─── Data shown ───

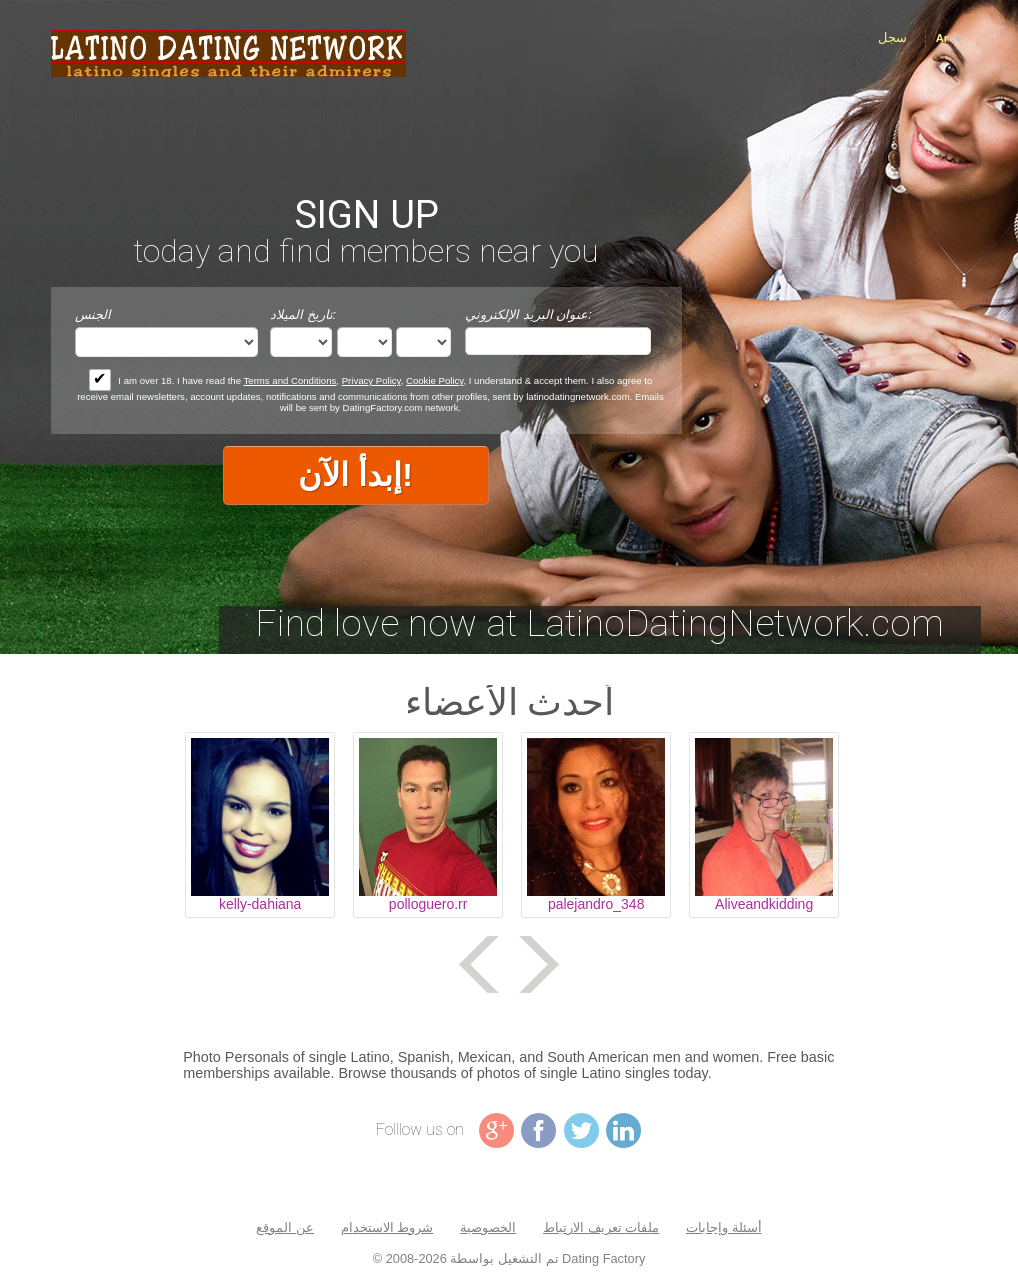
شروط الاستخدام (387, 1227)
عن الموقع (285, 1227)
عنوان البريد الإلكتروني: (528, 314)
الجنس (93, 314)
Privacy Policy (371, 380)
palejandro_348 (596, 904)
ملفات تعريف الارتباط (601, 1227)
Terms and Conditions (290, 380)
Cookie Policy (434, 380)
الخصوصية (488, 1227)
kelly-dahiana (260, 904)
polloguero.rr (428, 904)
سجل (892, 37)
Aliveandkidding (764, 904)
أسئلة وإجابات (724, 1227)
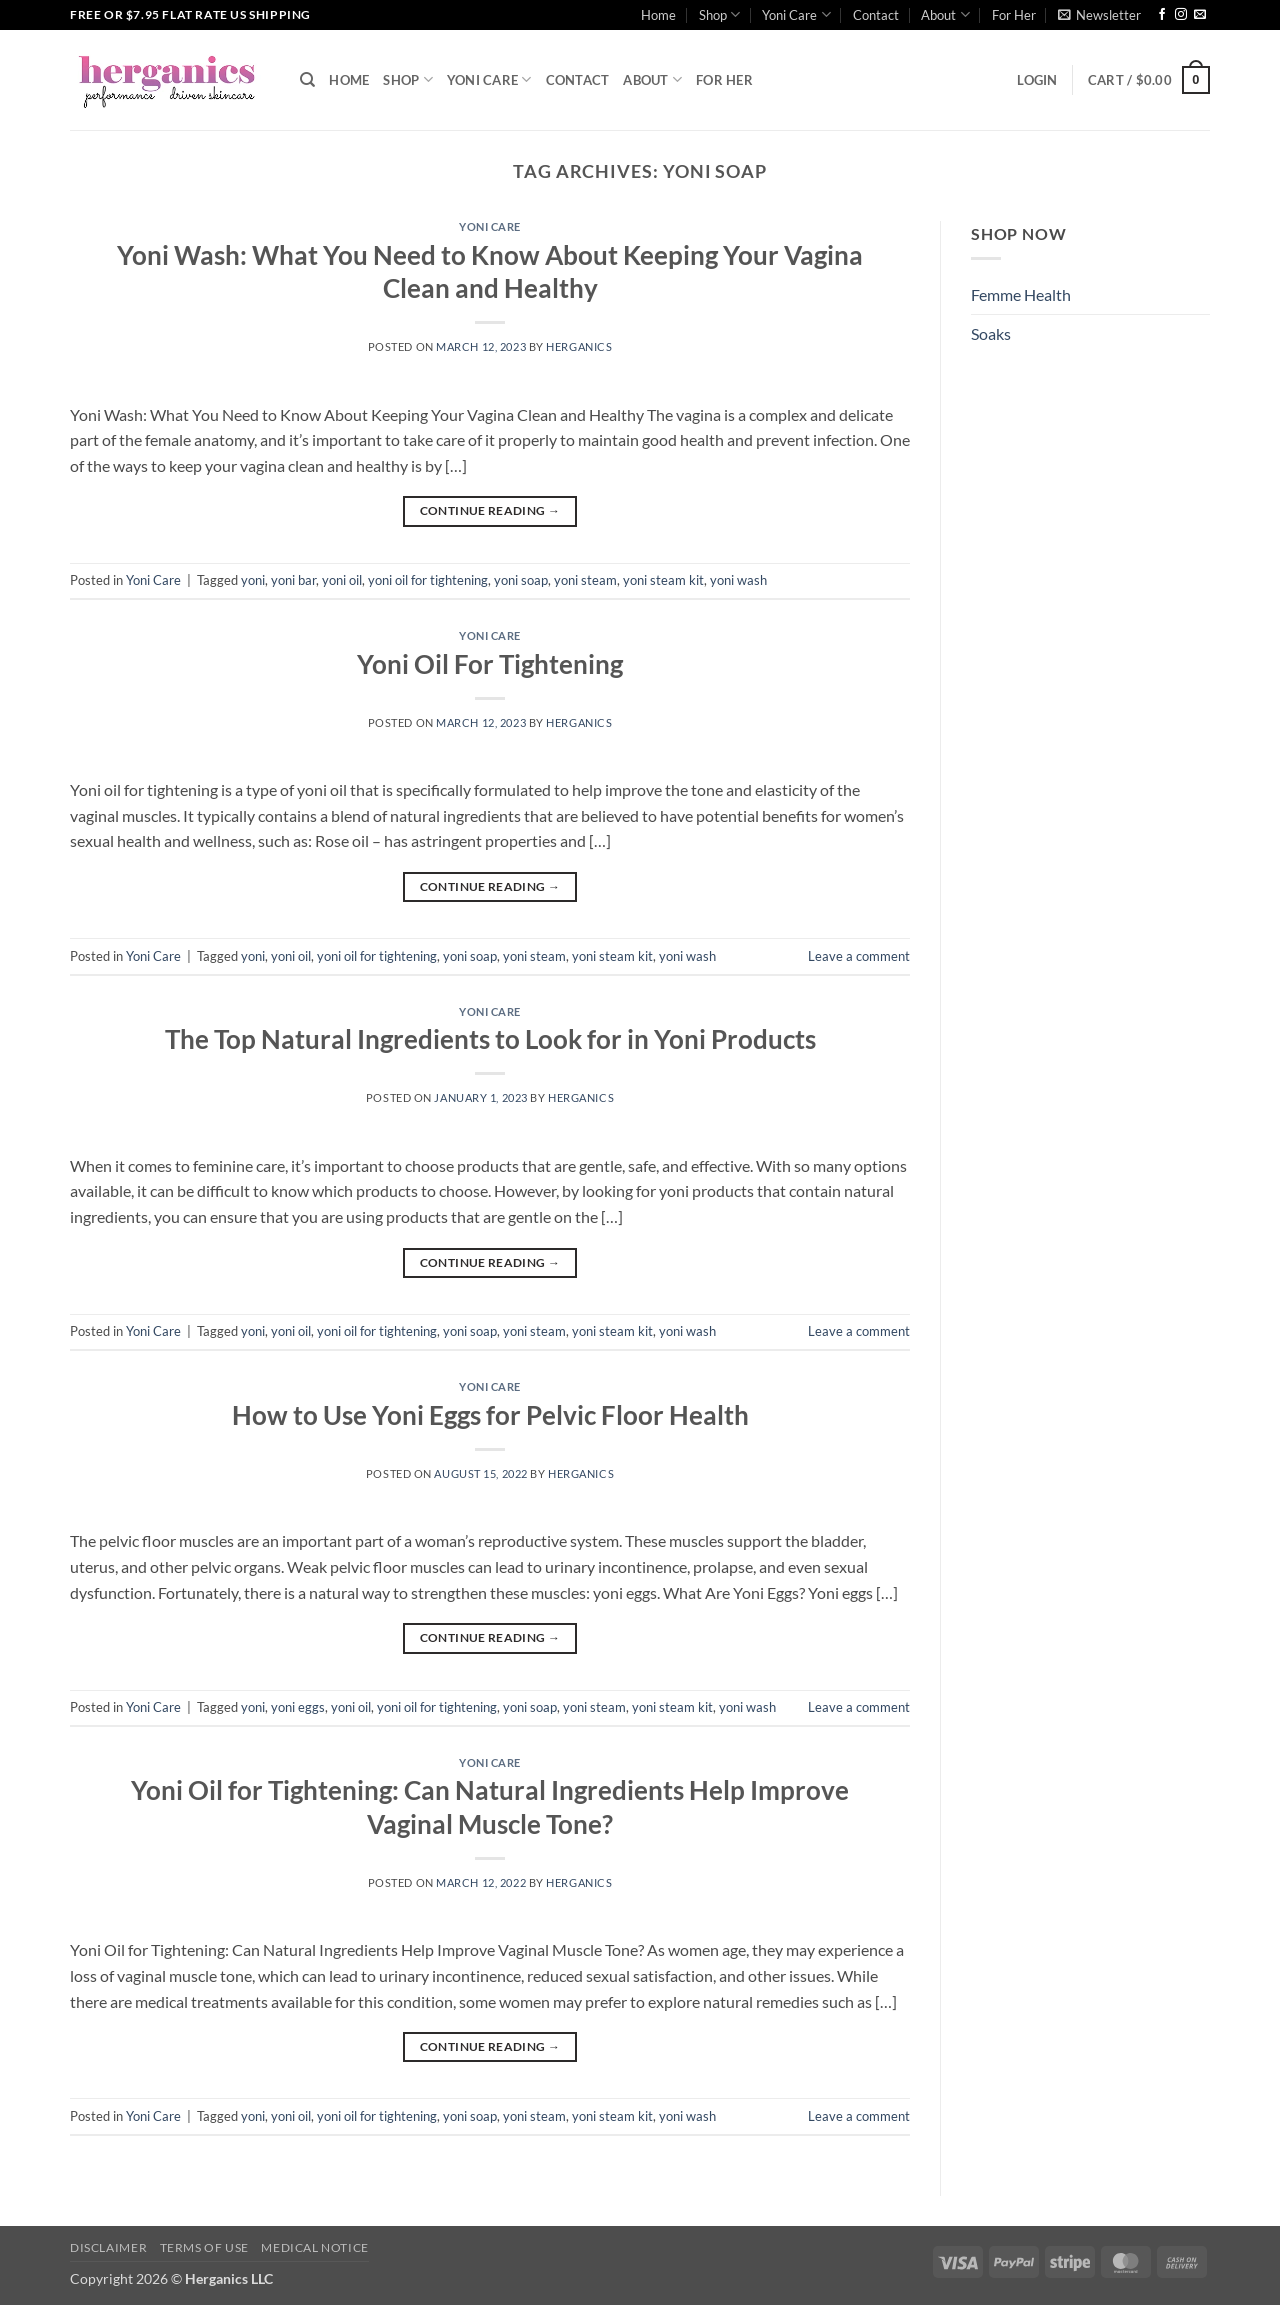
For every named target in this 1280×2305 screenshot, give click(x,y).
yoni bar (293, 580)
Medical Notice (315, 2247)
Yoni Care (796, 14)
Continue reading (490, 510)
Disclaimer (108, 2247)
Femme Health (1021, 294)
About (945, 14)
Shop (719, 14)
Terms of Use (204, 2247)
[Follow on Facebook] (1162, 15)
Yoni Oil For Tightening (490, 664)
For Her (1014, 15)
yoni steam (585, 580)
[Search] (307, 80)
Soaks (991, 333)
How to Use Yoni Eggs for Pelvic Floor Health (490, 1415)
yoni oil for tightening (428, 580)
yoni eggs (298, 1707)
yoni (253, 580)
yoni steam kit (663, 580)
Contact (876, 15)
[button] (1099, 15)
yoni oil (342, 580)
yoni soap (521, 580)
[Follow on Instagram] (1181, 15)
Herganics (579, 346)
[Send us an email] (1200, 15)
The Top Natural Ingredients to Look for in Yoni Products (490, 1039)
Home (658, 15)
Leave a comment (859, 956)
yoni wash (738, 580)
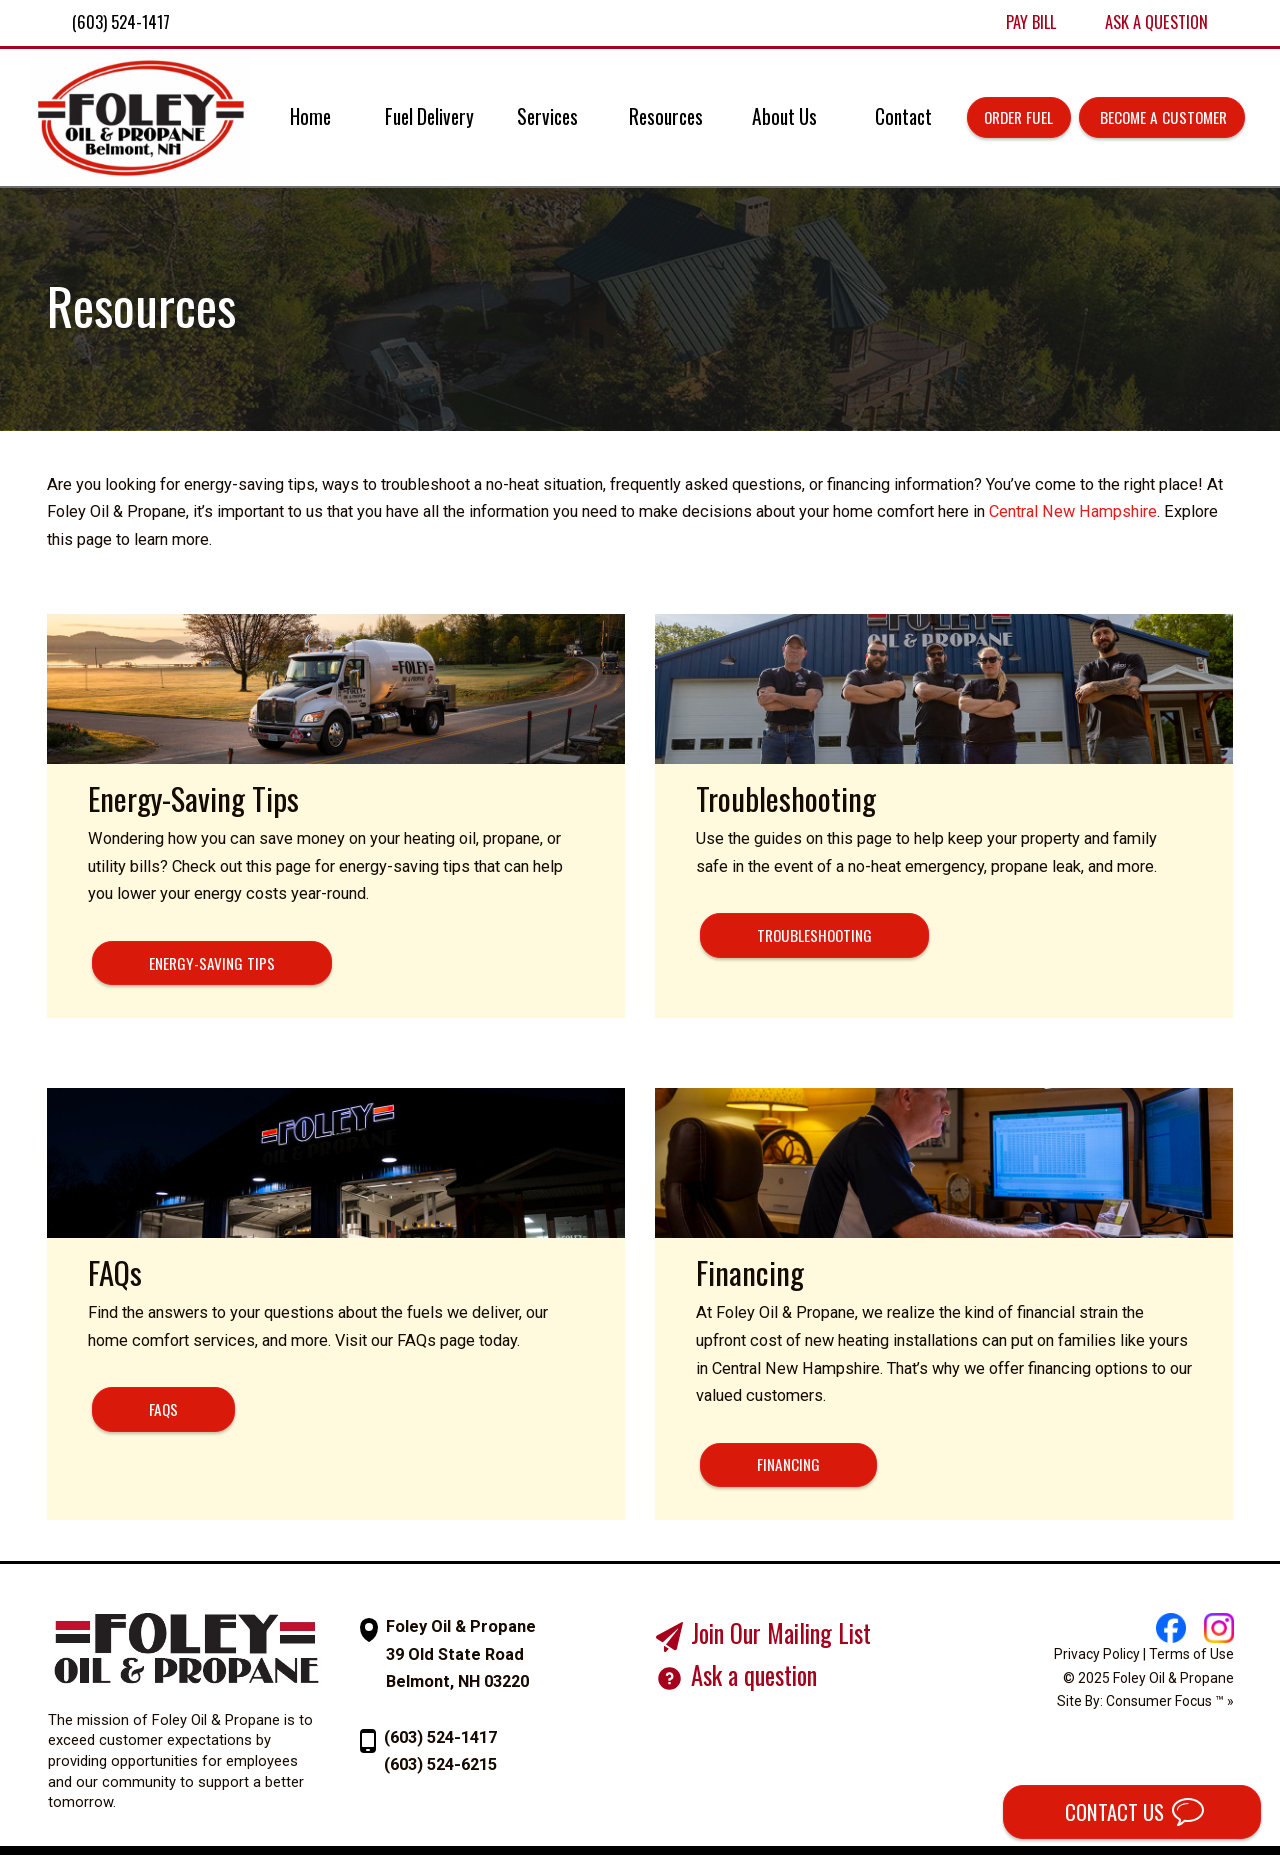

───

_How to complete this task:_ Begin with the line containing "Soaks (991, 333)" and end with the last line of the entries above. Copy those lines exactly, both ends included, and drop every picture.

_Completed task:_
Soaks (991, 333)
How to Use Yoni Eggs for Pelvic Floor Health (490, 1415)
yoni oil for tightening (428, 580)
yoni eggs (298, 1707)
yoni (253, 580)
yoni steam kit (663, 580)
Contact (876, 15)
[button] (1099, 15)
yoni oil (342, 580)
yoni soap (521, 580)
[Follow on Instagram] (1181, 15)
Herganics (579, 346)
[Send us an email] (1200, 15)
The Top Natural Ingredients to Look for in Yoni Products (490, 1039)
Home (658, 15)
Leave a comment (859, 956)
yoni wash (738, 580)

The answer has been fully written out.